Trump’s Immigration Plan Is Straight Out Of ‘The Art Of The Deal’

Rick Loomis-Pool/Getty Images

Alex Pfeiffer White House Correspondent
Font Size:

President Donald Trump’s immigration priorities released Sunday clearly take a page out of his bestselling book, “The Art Of The Deal.”

“My style of deal-making is quite simple and straightforward,” Trump wrote in his 1987 bestseller. “I aim very high, and then I just keep pushing and pushing and pushing to get what I’m after. Sometimes I settle for less than I sought, but in most cases I still end up with what I want.”

The White House’s list of immigration priorities to Congressional leaders Sunday aims quite high. “It’s not quite the ‘In Trump We Trust’ Trump, but at least it’s not ‘Marco Rubio Trump,'” conservative author Ann Coulter told The Daily Caller Monday.

The 70-point immigration plan includes a border wall funding request, the hiring of 10,000 additional Immigration and Customs Enforcement officers, eliminating loopholes to make it simpler to deport unaccompanied illegal immigrant minors and implementing a merit-based immigration system that would likely halve legal immigration.

“It’s not what I want and it’s not as tough as what Trump campaigned on — and won on — but every single one of these proposals is 70-80 percent popular with Americans,” Coulter said.
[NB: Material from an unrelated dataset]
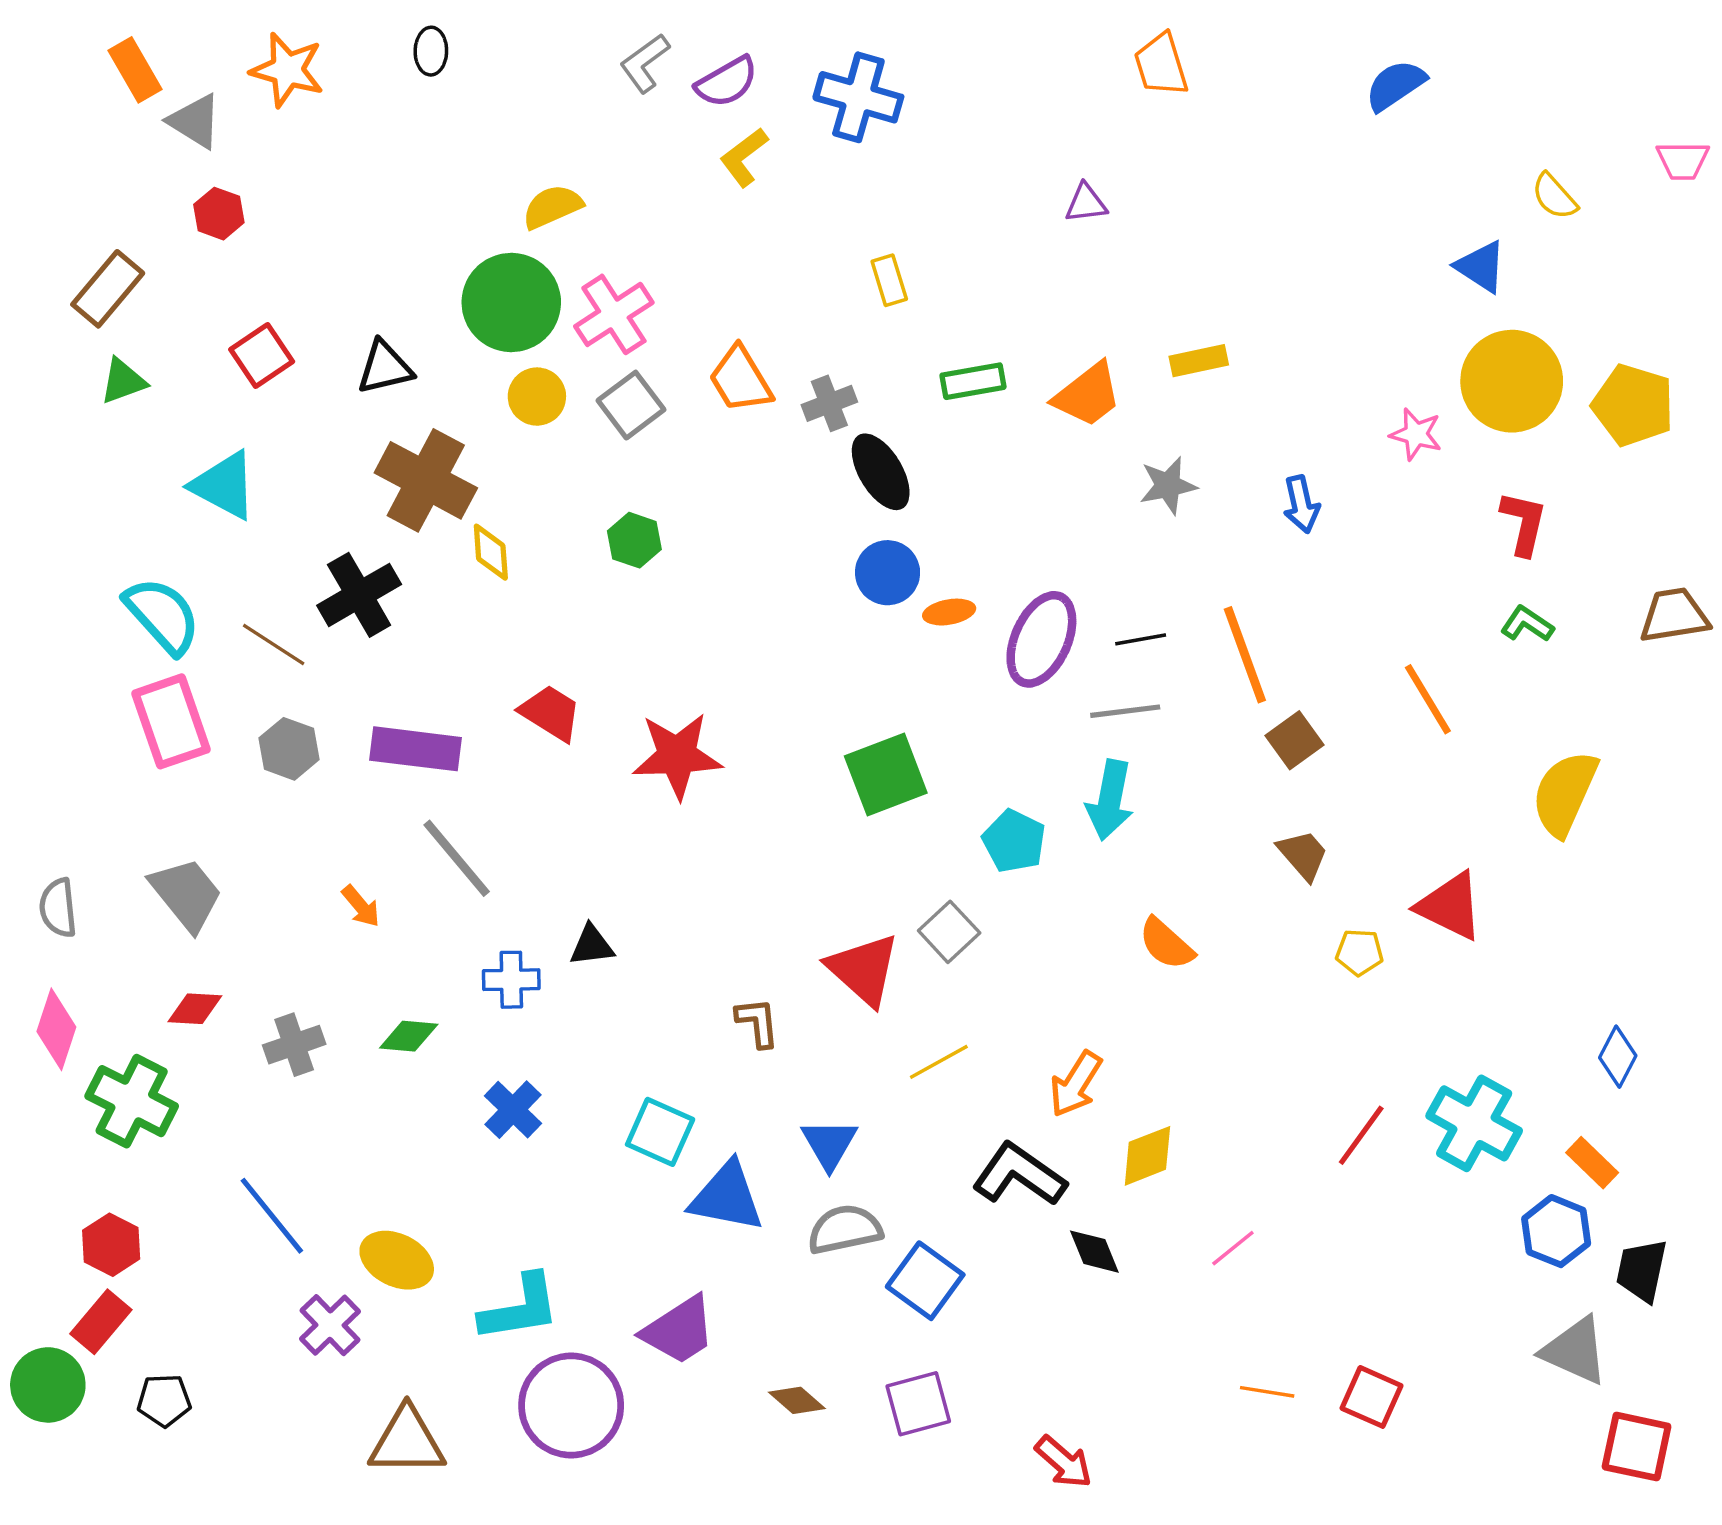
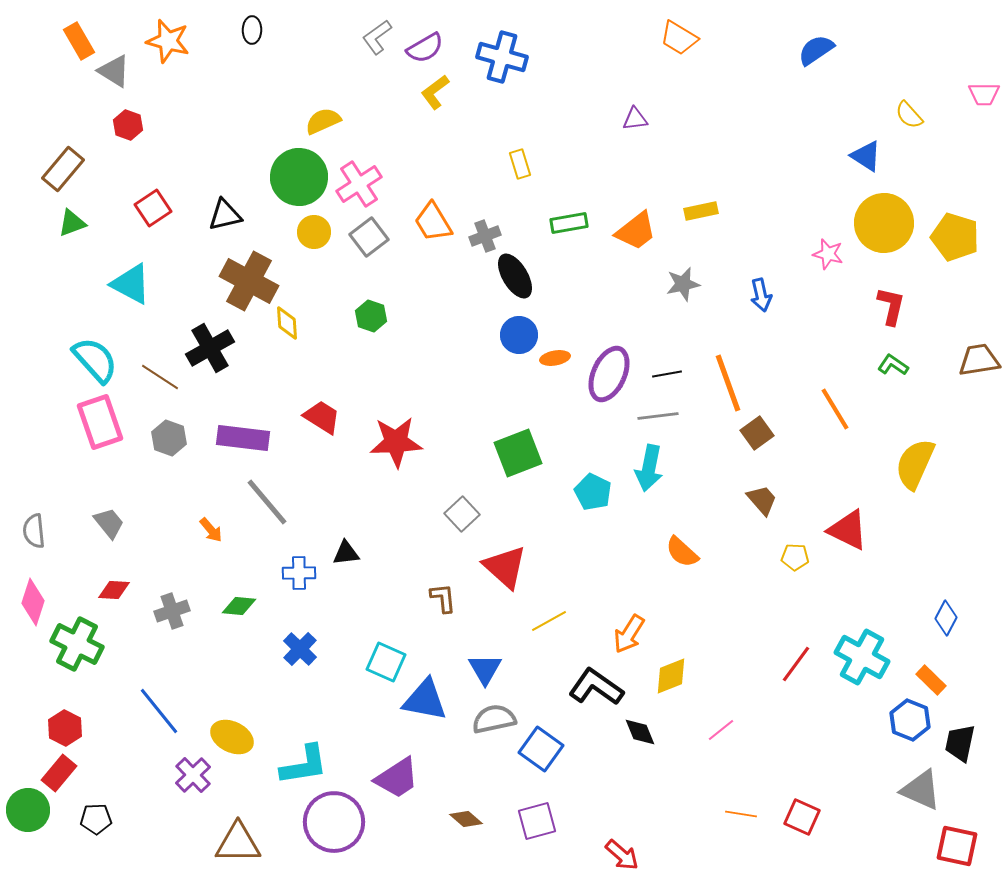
orange trapezoid: (1161, 65) -> (679, 38), turned -42
gray trapezoid: (186, 894) -> (109, 523), size x0.7
gray square: (949, 932) -> (462, 514), moved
A September poll found that just 12 percent of Americans are against the government limiting legal immigration, while 57 percent would support such an initiative.
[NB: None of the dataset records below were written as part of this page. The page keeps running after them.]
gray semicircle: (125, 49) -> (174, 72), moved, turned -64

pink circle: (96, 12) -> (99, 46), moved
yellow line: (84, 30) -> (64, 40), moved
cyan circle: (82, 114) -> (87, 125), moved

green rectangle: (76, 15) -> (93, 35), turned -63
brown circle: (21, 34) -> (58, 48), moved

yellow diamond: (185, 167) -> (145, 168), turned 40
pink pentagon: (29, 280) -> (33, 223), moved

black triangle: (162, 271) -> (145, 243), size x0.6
Administration Immigration Principles by Alex Pfeiffer on Scribd

A cover letter sent to Senate Minority Leader Chuck Schumer stated, “These findings outline reforms that must be included as part of any legislation addressing the status of Deferred Action for Childhood Arrivals (DACA) recipients.”
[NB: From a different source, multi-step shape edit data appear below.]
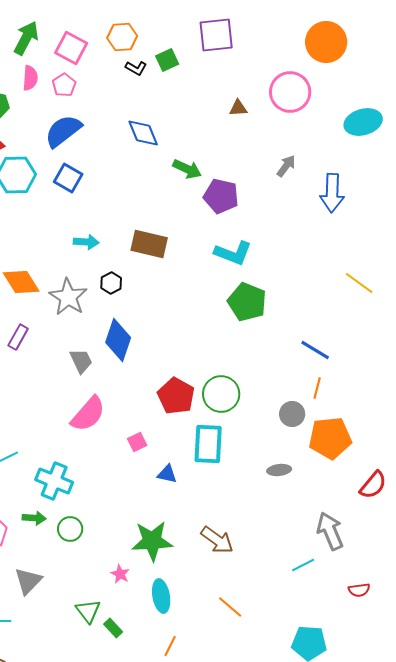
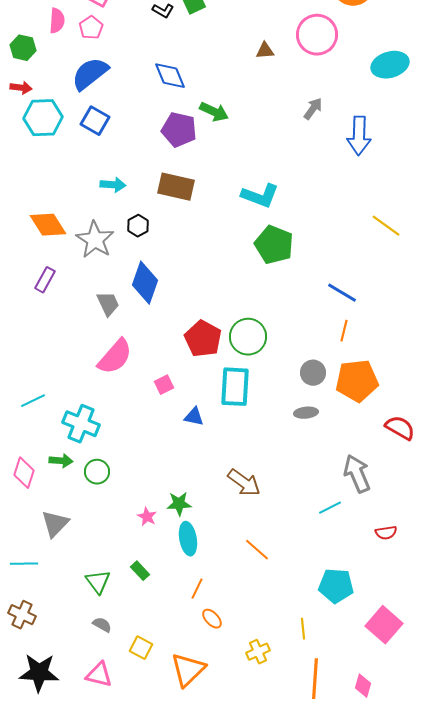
purple pentagon: (221, 196) -> (179, 130), moved
gray circle: (292, 414) -> (313, 373), moved
red semicircle: (373, 485) -> (400, 428), turned -100
green star: (152, 541) -> (179, 504), moved, size x0.6
green triangle: (88, 611) -> (98, 582), moved

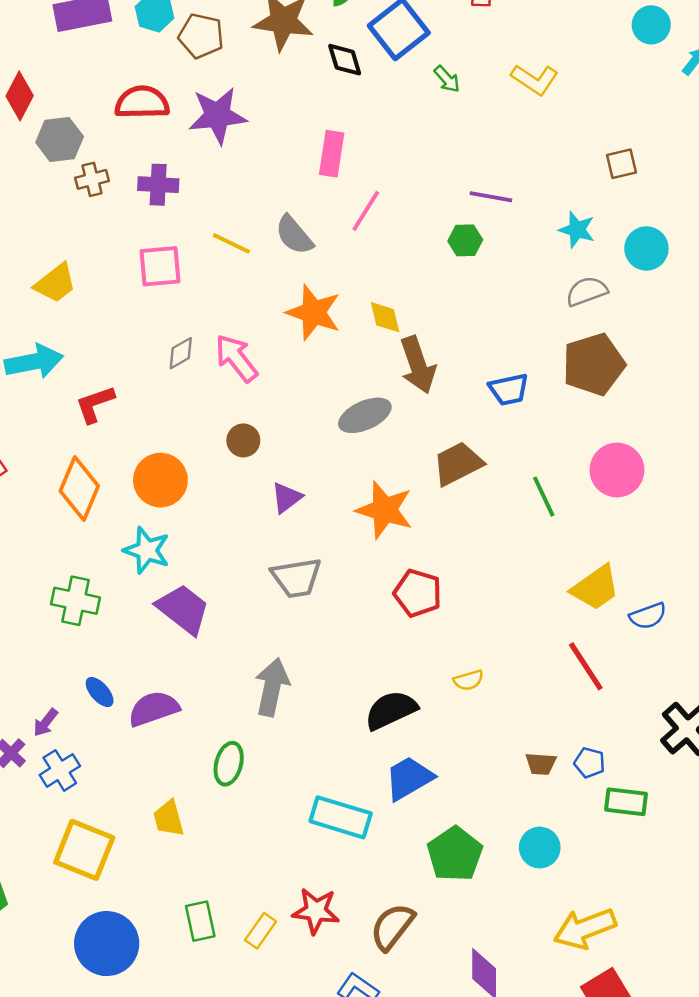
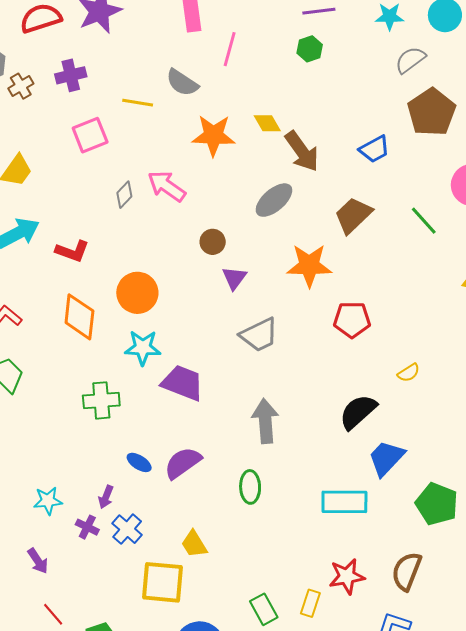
red L-shape: (95, 404) -> (72, 251), turned -124
brown circle: (243, 440) -> (213, 242), moved
yellow trapezoid: (169, 818) -> (194, 544), moved

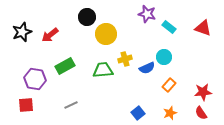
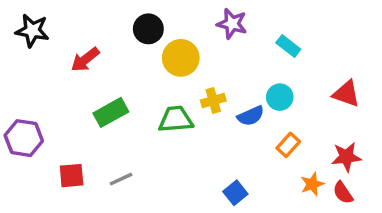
purple star: (147, 14) -> (232, 24), moved
red triangle: (203, 28) -> (346, 94), moved
black star: (22, 32) -> (32, 31), moved, turned 30
purple hexagon: (35, 79) -> (24, 138), moved
red square: (26, 105) -> (72, 176), moved
orange star: (170, 113) -> (312, 184), moved

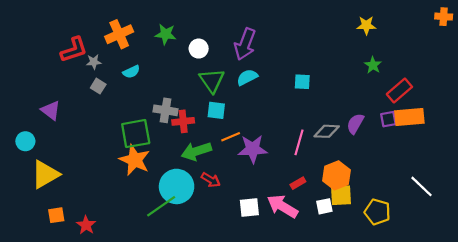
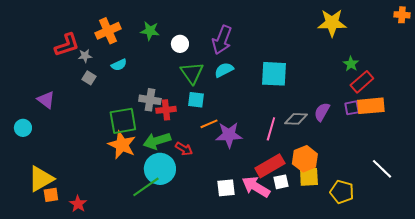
yellow star: (366, 25) -> (332, 23), size x1.6
green star: (373, 65) -> (351, 64), moved
cyan square: (302, 82) -> (274, 74), size x1.8
green arrow: (196, 151) -> (157, 141), moved
yellow triangle: (45, 174) -> (41, 179), moved
red arrow: (211, 180) -> (184, 149), moved
red rectangle: (298, 183) -> (270, 166), size x2.0
white square: (324, 206) -> (281, 182), moved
Trump announced in September that he will phase out the DACA amnesty that protects roughly 800,000 illegal immigrants from deportation and has called on Congress to “legalize” the program. The White House has claimed it doesn’t support granting citizenship, yet giving legal status likely means eventual citizenship.

“We told the President at our meeting that we were open to reasonable border security measures alongside the DREAM Act, but this list goes so far beyond what is reasonable,” House Minority Leader Nancy Pelosi and Schumer responded in a statement Sunday night. “This proposal fails to represent any attempt at compromise.”

Democratic Illinois Rep. Luis Gutierrez went a step further and told The Washington Post, “It’s an extension of the white supremacist agenda — what they want to do is criminalize and delegitimize Latinos.”

The president will likely need some Democrat votes in the Senate in order to pass immigration reform, and the Center for Immigration Studies’ Mark Krikorian laid out in the National Review how Trump’s negotiation strategy will work against Democrats.

“First of all, this list, even if just theoretical, is better than anything ¡Jeb! or Rubio or even Cruz would have come up with. And if you’re going to negotiate, you don’t start by offering a proposal that’s preemptively watered down,” Krikorian wrote.

He went on to write: “The Democrats have, of course, denounced the White House ‘anti-immigrant wishlist’ as dead on arrival…Since the Republican leadership is eager to surrender on DACA, and even the White House is probably willing to take something less than the full list they outlined Sunday, that means if there’s no DACA fix passed by March (when DACA work permits start expiring at the rate of a few hundred a day), it will be the Democrats’ intransigence that’s the cause.”